#### Stored items from a collection
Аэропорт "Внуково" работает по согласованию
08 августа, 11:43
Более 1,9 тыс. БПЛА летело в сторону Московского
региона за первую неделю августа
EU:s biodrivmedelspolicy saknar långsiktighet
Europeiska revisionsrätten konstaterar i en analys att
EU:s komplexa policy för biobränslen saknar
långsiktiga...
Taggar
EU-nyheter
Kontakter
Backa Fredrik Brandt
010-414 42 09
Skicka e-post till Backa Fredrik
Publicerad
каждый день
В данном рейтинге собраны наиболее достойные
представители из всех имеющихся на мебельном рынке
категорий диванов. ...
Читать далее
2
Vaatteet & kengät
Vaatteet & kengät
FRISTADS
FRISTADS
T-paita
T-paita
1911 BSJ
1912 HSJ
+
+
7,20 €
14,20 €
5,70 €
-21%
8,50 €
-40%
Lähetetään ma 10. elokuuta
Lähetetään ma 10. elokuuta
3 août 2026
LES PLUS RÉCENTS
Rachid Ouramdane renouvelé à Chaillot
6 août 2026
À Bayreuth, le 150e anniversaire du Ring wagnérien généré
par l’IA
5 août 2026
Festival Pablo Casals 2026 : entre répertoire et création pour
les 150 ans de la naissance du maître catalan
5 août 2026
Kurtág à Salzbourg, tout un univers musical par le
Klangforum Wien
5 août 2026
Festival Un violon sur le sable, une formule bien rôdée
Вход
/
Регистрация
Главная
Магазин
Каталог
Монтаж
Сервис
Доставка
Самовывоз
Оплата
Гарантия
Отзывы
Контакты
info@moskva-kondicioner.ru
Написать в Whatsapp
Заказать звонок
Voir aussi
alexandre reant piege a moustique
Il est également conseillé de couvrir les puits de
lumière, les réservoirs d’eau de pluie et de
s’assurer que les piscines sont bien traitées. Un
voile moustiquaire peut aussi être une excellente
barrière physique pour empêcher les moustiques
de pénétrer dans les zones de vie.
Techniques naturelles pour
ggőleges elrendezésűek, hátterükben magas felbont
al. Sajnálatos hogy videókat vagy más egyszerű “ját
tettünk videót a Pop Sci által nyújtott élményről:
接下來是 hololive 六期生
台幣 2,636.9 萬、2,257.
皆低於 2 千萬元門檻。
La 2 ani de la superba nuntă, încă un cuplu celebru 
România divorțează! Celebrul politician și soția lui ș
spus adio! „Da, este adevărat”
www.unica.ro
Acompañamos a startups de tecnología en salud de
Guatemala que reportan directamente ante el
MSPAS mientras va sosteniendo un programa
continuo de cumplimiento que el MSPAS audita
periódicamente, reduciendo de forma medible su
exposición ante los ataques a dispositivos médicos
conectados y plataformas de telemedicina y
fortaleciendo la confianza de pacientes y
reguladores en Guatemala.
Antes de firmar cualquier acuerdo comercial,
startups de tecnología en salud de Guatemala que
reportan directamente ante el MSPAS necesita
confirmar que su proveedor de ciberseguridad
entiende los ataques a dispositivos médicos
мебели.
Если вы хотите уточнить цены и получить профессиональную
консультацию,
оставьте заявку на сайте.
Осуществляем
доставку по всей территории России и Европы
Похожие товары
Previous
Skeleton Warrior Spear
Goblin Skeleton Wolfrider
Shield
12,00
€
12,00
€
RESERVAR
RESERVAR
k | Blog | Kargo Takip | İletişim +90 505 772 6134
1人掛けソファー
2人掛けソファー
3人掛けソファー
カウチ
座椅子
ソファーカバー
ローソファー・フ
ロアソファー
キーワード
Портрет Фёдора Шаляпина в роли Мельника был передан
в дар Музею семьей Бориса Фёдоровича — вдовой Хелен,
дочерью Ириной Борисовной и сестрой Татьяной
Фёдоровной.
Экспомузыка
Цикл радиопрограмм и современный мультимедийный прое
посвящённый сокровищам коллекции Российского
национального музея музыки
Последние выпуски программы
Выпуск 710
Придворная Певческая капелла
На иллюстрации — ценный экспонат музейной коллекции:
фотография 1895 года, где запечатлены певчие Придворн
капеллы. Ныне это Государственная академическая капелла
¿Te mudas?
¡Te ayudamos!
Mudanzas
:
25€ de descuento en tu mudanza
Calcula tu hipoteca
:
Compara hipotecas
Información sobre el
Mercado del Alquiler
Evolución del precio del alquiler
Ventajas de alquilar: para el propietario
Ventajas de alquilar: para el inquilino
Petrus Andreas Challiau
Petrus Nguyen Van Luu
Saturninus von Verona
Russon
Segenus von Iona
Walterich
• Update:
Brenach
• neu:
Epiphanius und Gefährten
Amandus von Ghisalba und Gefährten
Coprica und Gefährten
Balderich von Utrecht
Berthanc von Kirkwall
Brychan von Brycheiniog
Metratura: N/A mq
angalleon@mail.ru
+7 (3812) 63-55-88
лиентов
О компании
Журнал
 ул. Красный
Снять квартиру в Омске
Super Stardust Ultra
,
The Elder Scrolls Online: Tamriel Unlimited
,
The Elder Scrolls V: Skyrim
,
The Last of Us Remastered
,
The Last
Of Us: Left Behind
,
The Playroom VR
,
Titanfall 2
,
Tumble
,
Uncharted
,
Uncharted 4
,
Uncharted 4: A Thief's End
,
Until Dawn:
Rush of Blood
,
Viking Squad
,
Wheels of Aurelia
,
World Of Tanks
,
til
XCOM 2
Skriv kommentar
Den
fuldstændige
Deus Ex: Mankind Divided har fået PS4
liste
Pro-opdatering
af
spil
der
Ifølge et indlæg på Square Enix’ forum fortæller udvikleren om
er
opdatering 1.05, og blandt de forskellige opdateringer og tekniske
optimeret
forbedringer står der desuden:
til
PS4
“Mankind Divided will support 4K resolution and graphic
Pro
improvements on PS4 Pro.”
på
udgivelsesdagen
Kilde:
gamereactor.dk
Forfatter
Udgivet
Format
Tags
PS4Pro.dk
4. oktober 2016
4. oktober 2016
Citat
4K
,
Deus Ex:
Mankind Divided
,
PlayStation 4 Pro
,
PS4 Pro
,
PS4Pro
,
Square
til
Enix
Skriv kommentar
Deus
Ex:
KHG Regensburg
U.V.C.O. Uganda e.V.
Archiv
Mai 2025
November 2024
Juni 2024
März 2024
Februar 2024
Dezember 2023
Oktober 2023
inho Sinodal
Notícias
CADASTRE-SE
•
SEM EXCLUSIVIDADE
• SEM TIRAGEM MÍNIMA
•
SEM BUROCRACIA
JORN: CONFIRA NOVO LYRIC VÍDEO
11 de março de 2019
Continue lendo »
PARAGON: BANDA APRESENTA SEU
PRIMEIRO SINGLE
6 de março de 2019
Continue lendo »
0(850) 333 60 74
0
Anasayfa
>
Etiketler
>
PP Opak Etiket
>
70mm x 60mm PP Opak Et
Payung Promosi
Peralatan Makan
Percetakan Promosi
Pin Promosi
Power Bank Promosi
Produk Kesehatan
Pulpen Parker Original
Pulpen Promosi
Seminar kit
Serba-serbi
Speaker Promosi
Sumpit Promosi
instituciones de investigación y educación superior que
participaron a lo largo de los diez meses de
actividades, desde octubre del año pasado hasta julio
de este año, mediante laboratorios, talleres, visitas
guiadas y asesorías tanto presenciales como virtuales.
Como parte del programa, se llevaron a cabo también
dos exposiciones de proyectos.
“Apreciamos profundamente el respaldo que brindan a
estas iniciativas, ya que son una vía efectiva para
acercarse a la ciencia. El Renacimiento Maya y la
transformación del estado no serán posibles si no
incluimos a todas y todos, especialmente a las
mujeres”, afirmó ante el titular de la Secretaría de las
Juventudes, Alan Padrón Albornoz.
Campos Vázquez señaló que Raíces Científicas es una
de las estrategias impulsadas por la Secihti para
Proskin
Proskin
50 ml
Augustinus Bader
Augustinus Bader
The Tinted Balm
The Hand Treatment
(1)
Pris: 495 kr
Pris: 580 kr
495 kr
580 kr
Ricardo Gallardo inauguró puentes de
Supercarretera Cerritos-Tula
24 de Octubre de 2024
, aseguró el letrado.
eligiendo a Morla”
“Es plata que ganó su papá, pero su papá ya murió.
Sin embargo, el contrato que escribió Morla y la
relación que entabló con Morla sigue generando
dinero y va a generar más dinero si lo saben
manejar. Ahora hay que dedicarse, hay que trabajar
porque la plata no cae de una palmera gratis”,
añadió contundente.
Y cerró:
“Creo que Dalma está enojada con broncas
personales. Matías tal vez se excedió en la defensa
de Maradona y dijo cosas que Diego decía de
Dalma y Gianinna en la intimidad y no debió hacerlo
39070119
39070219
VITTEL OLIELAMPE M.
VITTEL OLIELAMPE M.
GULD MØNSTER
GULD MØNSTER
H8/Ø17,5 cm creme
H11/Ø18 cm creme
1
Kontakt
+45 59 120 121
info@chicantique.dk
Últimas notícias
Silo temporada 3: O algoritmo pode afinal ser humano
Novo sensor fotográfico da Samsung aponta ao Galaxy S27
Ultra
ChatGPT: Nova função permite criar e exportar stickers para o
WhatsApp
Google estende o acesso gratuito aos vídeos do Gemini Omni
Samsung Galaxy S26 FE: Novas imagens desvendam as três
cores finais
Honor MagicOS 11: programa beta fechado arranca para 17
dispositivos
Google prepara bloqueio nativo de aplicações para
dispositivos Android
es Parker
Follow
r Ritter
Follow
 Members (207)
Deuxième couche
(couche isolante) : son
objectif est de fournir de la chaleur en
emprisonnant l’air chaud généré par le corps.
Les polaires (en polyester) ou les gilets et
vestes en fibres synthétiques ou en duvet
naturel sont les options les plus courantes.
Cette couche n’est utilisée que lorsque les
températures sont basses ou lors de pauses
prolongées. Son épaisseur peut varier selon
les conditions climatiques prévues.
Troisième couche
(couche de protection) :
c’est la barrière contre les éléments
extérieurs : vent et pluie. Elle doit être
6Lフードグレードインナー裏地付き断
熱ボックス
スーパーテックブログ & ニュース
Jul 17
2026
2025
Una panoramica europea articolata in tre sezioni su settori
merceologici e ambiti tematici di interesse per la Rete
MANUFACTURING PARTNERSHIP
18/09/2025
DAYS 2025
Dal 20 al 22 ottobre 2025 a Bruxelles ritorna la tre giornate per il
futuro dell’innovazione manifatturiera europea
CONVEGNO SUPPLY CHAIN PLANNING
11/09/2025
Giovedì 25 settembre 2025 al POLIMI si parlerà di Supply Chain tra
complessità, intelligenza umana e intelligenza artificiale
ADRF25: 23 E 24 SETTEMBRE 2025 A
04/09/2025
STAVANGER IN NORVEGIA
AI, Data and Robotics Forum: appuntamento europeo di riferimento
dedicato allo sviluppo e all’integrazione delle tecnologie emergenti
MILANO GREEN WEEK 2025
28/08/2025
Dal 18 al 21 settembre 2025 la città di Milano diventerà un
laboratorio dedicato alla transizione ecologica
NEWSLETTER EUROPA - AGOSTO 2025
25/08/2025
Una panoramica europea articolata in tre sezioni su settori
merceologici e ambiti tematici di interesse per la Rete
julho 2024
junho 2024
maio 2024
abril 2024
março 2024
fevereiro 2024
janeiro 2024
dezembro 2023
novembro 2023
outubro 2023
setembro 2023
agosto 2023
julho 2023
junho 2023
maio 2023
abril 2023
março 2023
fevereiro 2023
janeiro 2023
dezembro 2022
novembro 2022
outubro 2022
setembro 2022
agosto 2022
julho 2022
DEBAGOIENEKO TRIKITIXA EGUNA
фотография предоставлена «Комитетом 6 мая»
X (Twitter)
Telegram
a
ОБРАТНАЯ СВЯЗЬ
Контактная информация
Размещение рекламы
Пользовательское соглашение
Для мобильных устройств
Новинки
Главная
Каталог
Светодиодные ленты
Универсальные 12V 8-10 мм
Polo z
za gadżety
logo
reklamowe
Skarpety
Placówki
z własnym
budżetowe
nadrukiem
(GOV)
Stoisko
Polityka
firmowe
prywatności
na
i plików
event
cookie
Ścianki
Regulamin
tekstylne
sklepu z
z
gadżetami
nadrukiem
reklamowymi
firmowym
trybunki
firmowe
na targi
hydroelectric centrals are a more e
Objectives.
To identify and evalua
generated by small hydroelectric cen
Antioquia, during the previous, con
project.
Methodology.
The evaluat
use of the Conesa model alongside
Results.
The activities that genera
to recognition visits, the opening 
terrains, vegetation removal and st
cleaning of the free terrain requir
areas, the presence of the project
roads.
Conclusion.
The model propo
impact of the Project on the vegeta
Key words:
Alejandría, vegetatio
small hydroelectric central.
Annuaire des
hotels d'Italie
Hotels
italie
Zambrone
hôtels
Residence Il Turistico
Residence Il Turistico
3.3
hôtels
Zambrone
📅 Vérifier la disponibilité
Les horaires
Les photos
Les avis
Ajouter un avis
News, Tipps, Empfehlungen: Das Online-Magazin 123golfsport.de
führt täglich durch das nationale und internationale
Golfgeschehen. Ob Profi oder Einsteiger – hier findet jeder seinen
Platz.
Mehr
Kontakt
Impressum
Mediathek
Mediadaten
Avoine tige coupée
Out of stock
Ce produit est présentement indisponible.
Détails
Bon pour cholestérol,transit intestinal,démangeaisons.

#### Exercise instructions
If a line above holds the string "dispositivos", return it as it stands.

#### Expected output
exposición ante los ataques a dispositivos médicos
entiende los ataques a dispositivos médicos
dispositivos
dispositivos Android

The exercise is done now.